Anton asintió con la cabeza.

—¡Claro! —dijo, añadiendo en sus pensamientos: «Pues entonces tendré que faltar al curso de cerámica».

¡Seguro que a sus padres les parecería que una entrevista con el señor Schwartenfeger era mucho más importante!

Y Anton estaba en lo cierto.

Su madre puso, eso sí, cara de preocupación cuando se enteró de que el lunes tenía que volver de nuevo a la consulta del señor Schwartenfeger, y su padre no pudo evitar una broma:

—¡Anton parece tener una verdadera montaña de problemas!

Sin embargo, propuso enseñarle a Anton una línea de autobús con la que Anton podría ir él solo al psicólogo sin tener que hacer transbordo.

En este sentido todo había salido muy bien.

Y, sin embargo, cuando poco después se fue a la cama, Anton no pudo dormirse.

¡Si era cierto lo que el señor Schwartenfeger le había dicho sobre ese programa didáctico suyo de nombre impronunciable, eso significaba una revolución para los vampiros!

Pensó en Anna y se acordó de con cuánta vehemencia había deseado ella poder estar con él en clase aunque fuera solamente una vez.

Si el programa funcionaba, quizá ella pudiera ir todos los días a la escuela..., si es que tenía ganas de ello.

Pero no sería sólo la escuela: los vampiros podrían ir de compras, a la peluquería, al dentista...

Quizá con el paso del tiempo tampoco estarían ya tan pálidos y podrían tener un ligero... bronceado. ¡Así ya no deberían temer a que la gente se diera cuenta de que eran vampiros y los persiguieran!

Si el programa didáctico del señor Schwartenfeger tuviera realmente el efecto esperado. .. En aquellas condiciones a Anton le pareció que ser vampiro era incluso bastante atractivo...

Pues eso significaría tener una vida eterna y, a pesar de ello, poder seguir viviendo como hasta ahora..., con un cierto cambio en las costumbres culinarias al que sin duda se habituaría uno pronto. Y así Anton siempre estaría con el pequeño vampiro... y con Anna.

Notó cómo se le ponían las orejas coloradas.

¡No, no debía pensar ahora en ello!

En primer lugar había que comprobar lo más inmediato; o sea: si el programa funcionaba o no.

Con relación a eso ahora el señor Schwartenfeger y él eran aliados... No, conjurados es lo que eran, ¡conjurados en secreto!

Con aquellos pensamientos Anton se quedó dormido.

Con miel

Durante el desayuno de la mañana siguiente Anton todavía estaba afectado por la impresión que le había causado la entrevista con el señor Schwartenfeger, y masticaba sin tener realmente apetito su panecillo con pasas.

—¡Parece que ya estás nervioso por el lunes! —observó su madre.

—¿Por el lunes? —repitió Anton levantando la vista de su plato.

¿Le habría contado el señor Schwartenfeger algo de su programa didáctico?

Pero entonces ella dijo:

—¡Seguro que el lunes tenéis un examen y todavía no lo has preparado!

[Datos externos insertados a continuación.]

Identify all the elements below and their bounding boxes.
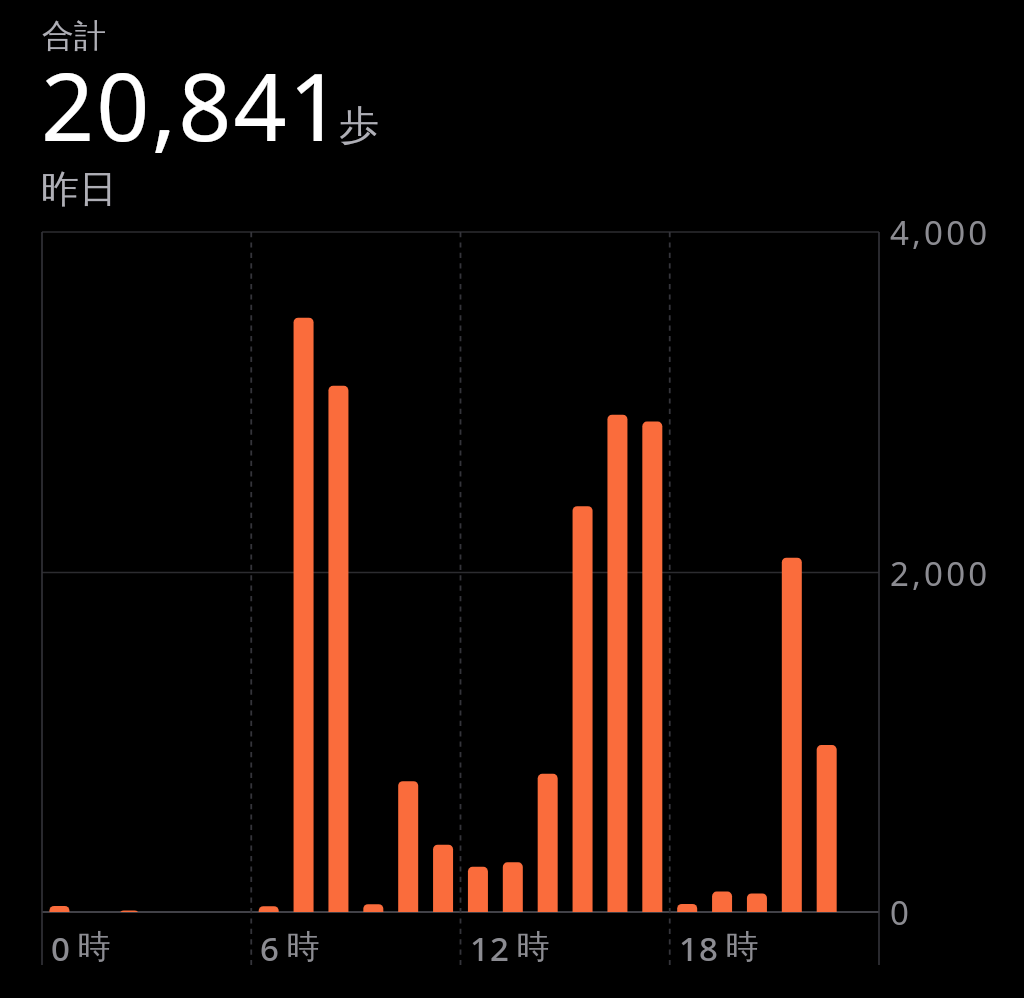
staticText: 時 <box>725 926 759 968</box>
staticText: 0 <box>51 926 71 971</box>
staticText: 時 <box>77 926 111 968</box>
staticText: 18 <box>679 926 719 971</box>
staticText: 20,841 <box>41 42 344 169</box>
staticText: 2,000 <box>890 551 991 596</box>
staticText: 0 <box>890 890 913 935</box>
staticText: 合計 <box>42 16 106 56</box>
staticText: 時 <box>516 926 550 968</box>
staticText: 時 <box>286 926 320 968</box>
staticText: 歩 <box>339 100 379 150</box>
button[interactable]: 合計 <box>24 8 444 208</box>
staticText: 昨日 <box>41 165 117 213</box>
staticText: 4,000 <box>890 210 991 255</box>
staticText: 6 <box>260 926 280 971</box>
staticText: 12 <box>470 926 510 971</box>
button[interactable]: 昨日の歩数グラフ <box>42 232 879 912</box>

—Ah, te refieres a la escuela —dijo Anton bostezando ostensivamente—. No, no tenemos ningún examen —dijo, y astutamente añadió—: ¡Mi profesora no es mala como tú!

Su madre jadeó de furia.

—¿Cómo tengo que entender eso?

—¡Bueno, al parecer tú sí pones un examen el primer día de clase!

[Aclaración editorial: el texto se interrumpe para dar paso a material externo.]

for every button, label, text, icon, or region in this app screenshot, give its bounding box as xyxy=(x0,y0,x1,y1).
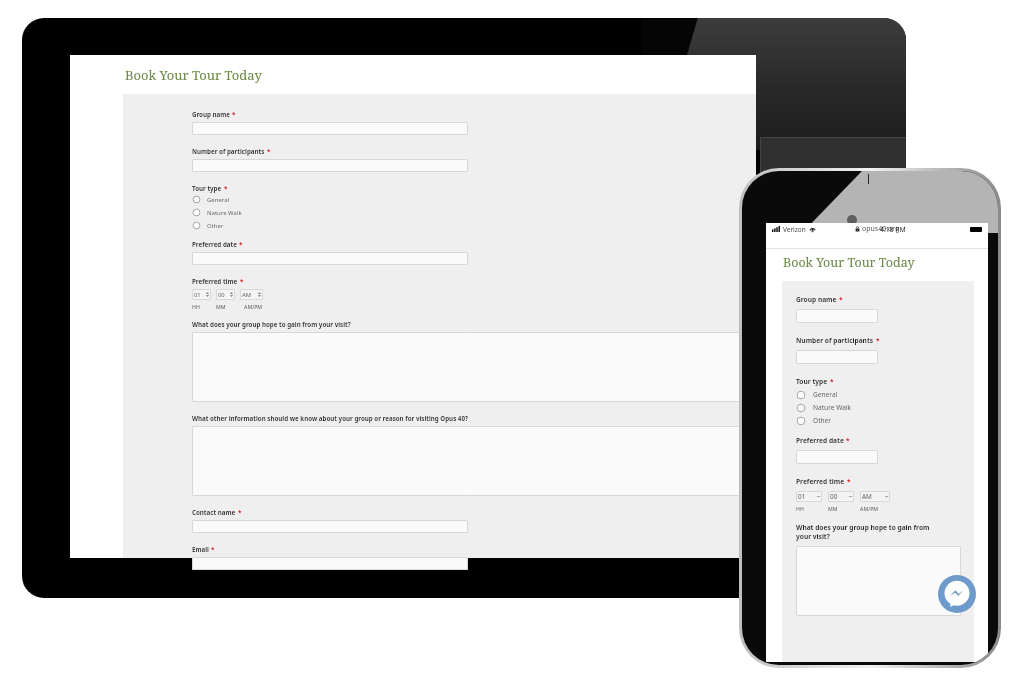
staticText: Number of participants xyxy=(796,336,874,345)
staticText: HH xyxy=(192,303,200,310)
staticText: * xyxy=(240,277,244,285)
staticText: * xyxy=(847,477,851,486)
staticText: MM xyxy=(216,303,226,310)
button[interactable]: Open Messenger chat xyxy=(938,575,976,613)
staticText: 4:18 PM xyxy=(880,225,906,234)
button[interactable] xyxy=(192,332,743,402)
button[interactable]: General xyxy=(796,388,838,401)
staticText: Verizon xyxy=(783,225,806,234)
staticText: * xyxy=(238,508,242,516)
staticText: AM/PM xyxy=(244,303,263,310)
staticText: opus40.org xyxy=(862,224,900,234)
staticText: MM xyxy=(828,505,838,512)
staticText: Nature Walk xyxy=(813,403,852,412)
staticText: * xyxy=(839,295,843,304)
staticText: * xyxy=(830,377,834,386)
button[interactable]: Other xyxy=(796,414,832,427)
button[interactable]: Other xyxy=(192,219,224,232)
button[interactable] xyxy=(192,520,468,533)
staticText: Other xyxy=(813,416,832,425)
button[interactable]: 01 xyxy=(192,289,211,300)
staticText: 00 xyxy=(218,291,225,299)
staticText: Preferred date xyxy=(796,436,844,445)
staticText: Group name xyxy=(796,295,837,304)
button[interactable] xyxy=(796,350,878,364)
staticText: Preferred time xyxy=(796,477,845,486)
button[interactable] xyxy=(796,546,961,616)
staticText: Tour type xyxy=(192,184,222,192)
button[interactable] xyxy=(796,450,878,464)
staticText: Book Your Tour Today xyxy=(783,254,915,271)
button[interactable]: 01 xyxy=(796,491,822,502)
staticText: What does your group hope to gain from y… xyxy=(192,320,351,328)
staticText: * xyxy=(211,545,215,553)
staticText: 01 xyxy=(194,291,201,299)
staticText: Book Your Tour Today xyxy=(125,66,262,84)
button[interactable] xyxy=(192,426,743,496)
staticText: Tour type xyxy=(796,377,828,386)
staticText: * xyxy=(239,240,243,248)
staticText: Contact name xyxy=(192,508,236,516)
staticText: Group name xyxy=(192,110,230,118)
staticText: Preferred time xyxy=(192,277,238,285)
staticText: * xyxy=(232,110,236,118)
staticText: * xyxy=(224,184,228,192)
staticText: 01 xyxy=(798,492,806,501)
button[interactable]: Nature Walk xyxy=(796,401,852,414)
staticText: What other information should we know ab… xyxy=(192,414,468,422)
button[interactable]: General xyxy=(192,193,230,206)
staticText: Nature Walk xyxy=(207,209,242,217)
button[interactable] xyxy=(192,252,468,265)
button[interactable] xyxy=(192,159,468,172)
staticText: 00 xyxy=(830,492,838,501)
staticText: Number of participants xyxy=(192,147,265,155)
staticText: General xyxy=(813,390,838,399)
button[interactable]: Nature Walk xyxy=(192,206,242,219)
staticText: AM xyxy=(242,291,251,299)
button[interactable] xyxy=(192,557,468,570)
staticText: General xyxy=(207,196,230,204)
button[interactable]: 00 xyxy=(216,289,235,300)
staticText: Other xyxy=(207,222,224,230)
staticText: AM/PM xyxy=(860,505,879,512)
staticText: * xyxy=(876,336,880,345)
button[interactable]: AM xyxy=(860,491,890,502)
button[interactable]: 00 xyxy=(828,491,854,502)
staticText: Preferred date xyxy=(192,240,237,248)
staticText: * xyxy=(846,436,850,445)
button[interactable]: AM xyxy=(240,289,263,300)
button[interactable] xyxy=(192,122,468,135)
staticText: HH xyxy=(796,505,804,512)
staticText: * xyxy=(267,147,271,155)
staticText: What does your group hope to gain from y… xyxy=(796,523,930,541)
staticText: Email xyxy=(192,545,209,553)
staticText: AM xyxy=(862,492,872,501)
button[interactable] xyxy=(796,309,878,323)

—No, no lo pongo —le contradijo ella—. Pero por la cara que has puesto he pensado que es que te esperaba algo desagradable.

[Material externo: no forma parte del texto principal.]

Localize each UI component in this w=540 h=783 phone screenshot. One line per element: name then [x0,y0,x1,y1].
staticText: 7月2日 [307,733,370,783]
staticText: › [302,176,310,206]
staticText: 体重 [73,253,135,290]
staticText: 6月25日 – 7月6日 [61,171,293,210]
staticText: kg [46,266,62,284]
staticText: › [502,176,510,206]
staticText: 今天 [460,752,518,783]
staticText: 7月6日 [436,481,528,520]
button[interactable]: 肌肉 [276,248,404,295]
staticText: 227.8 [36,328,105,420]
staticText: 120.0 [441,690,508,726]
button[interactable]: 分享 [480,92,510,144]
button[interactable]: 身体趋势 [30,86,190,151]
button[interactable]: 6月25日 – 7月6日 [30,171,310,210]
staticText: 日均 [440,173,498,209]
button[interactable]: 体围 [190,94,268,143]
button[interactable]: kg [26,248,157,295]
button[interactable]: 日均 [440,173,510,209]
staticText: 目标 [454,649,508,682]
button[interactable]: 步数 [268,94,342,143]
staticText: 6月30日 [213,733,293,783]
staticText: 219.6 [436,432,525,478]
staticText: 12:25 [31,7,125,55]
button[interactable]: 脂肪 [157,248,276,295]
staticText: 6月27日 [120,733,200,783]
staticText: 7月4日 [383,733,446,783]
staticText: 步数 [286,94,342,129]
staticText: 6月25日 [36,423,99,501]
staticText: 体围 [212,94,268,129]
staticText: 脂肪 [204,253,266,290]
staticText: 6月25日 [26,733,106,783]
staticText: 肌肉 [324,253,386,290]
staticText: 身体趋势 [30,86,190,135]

—¿A mí? ¿Algo desagradable?

Anton sonrió irónicamente y, con el pensamiento fijo en la fiesta de regreso a casa que los vampiros organizaban el domingo, dijo:

—Si todo quedase entre nosotros, podría estar bastante bien.

—¡Entre vosotros! ¡Ya, ya! —dijo maliciosamente su madre—. Lo mejor sería suprimir a todos los profesores y así a vosotros, los alumnos, no os molestaría nadie, ¿verdad?

—Seguro que Anton no quería decir eso —aseveró el padre de Anton—. Y ahora deberíamos pensar qué es lo que nos falta por comprar todavía. Supongo que Anton necesita batidos para la escuela.

—¡Efectivamente! —dijo Anton pensando que así tendría un par de regalos para la noche siguiente, ¡para Anna!—. Y tabletas de chocolate —completó él.

—¿Tabletas de chocolate? —repitió su madre frunciendo el ceño—. ¿No habíamos quedado en que tú ya sólo ibas a comer barritas de cereales con miel?

—Ole está de la mañana a la noche comiendo golosinas.

—¡Ole! —dijo mordaz su madre.

—¡Sí, y por eso juega al fútbol mucho mejor que yo!

—¿Al fútbol? —dijo el padre de Anton—. Yo pensaba que jugabais juntos al hockey.

—Al fútbol y al hockey.

—Sea como sea, en tu fiesta del próximo sábado sólo habrá cosas sanas —declaró la madre de Anton.